The research examines how AI could be used as a tool to handle unstructured sustainability information and contribute to the investment process within Länsförsäkringar Liv’s asset management, in particular by predicting companies’ sustainability risks.
“Previous research shows that there are many methods for measuring companies’ sustainability work, but the research differs and there is no major consensus between the methods. In addition, the values are often lumped together into an overall assessment of companies which have been analysed, which complicates the interpretation between acting and individual evaluation criteria,” says Kristofer Dreiman, Head of Responsible Investments at Länsförsäkringar Liv.
The research on AI and responsible investments is funded by the Länsförsäkringar Research Fund and conducted in collaboration between employees from Länsförsäkringar Liv, Stockholm University, Gävle University and via the Centre for Research on Economic Relations (CER) at Mid Sweden University in the field of economics and AI. In the initial phase of the research project, the relationship between companies’ sustainability ratings (also known as “ESG ratings”) and the presence of involvement in controversies was examined. For example, the researchers found a low correlation between the E-ratings (the E-value in ESG*) and the risk of an environmental controversy, which means that companies with relatively high E-ratings still have a high risk of involvement in environmental controversies.

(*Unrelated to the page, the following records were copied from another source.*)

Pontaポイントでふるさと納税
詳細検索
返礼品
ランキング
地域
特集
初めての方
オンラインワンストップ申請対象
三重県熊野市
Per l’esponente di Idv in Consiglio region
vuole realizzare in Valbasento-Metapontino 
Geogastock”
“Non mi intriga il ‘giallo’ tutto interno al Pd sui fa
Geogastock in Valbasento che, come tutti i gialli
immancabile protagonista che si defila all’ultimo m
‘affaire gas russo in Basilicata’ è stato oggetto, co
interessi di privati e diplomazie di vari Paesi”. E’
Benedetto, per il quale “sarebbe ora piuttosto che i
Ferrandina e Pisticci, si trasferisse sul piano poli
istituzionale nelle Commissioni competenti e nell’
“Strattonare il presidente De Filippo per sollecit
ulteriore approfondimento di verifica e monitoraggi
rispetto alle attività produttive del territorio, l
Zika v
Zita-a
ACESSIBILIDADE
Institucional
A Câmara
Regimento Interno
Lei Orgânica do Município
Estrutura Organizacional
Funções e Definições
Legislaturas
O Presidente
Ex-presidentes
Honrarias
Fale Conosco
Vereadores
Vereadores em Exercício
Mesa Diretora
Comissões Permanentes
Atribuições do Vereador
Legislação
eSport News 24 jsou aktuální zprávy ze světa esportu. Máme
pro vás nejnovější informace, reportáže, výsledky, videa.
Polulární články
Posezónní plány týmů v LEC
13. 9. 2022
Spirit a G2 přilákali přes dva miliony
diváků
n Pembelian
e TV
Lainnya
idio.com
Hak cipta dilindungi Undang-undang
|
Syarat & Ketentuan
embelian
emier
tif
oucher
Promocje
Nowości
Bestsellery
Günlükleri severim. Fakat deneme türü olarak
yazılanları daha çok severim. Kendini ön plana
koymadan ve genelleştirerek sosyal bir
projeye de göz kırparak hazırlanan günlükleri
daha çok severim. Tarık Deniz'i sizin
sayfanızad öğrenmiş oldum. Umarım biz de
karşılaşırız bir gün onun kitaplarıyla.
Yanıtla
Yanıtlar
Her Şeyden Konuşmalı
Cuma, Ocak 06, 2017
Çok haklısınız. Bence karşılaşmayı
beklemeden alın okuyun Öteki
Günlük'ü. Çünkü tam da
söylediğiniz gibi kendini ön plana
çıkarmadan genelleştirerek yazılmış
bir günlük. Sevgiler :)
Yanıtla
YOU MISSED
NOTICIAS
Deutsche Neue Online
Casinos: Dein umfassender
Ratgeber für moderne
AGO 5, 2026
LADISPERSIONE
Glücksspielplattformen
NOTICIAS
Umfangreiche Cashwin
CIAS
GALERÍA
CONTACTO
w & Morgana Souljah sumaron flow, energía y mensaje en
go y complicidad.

Länsförsäkringar believes that previous research and the new results confirm the need for new, alternative methods that can differentiate companies based on maturity in sustainability work and sustainability risks. In addition, there is now much more actual sustainability information about companies available, albeit of varied quality and coverage. More sustainability information will also be available in the future as a result of new EU regulations for a sustainable financial market.
Kristofer Dreiman says: “This is where the idea of AI and machine learning as a tool in the work with responsible investments came from. After the initial phase, the project is now investigating how it is possible to use AI and machine learning to find patterns and connections between, for example, environmental indicators and environmental controversies. With the help of historical data and patterns, these values could predict companies’ sustainability risks. These risk levels can be analysed against which preventive measures companies take. The goal of the ESG prediction project is to be able to identify companies with high sustainability risks, explain why and then use the results as a basis for further analysis or advocacy work.”
* ESG values are provided by various methods for evaluating and measuring companies’ commitments and actions linked to environmental, social and (corporate) governance-related factors.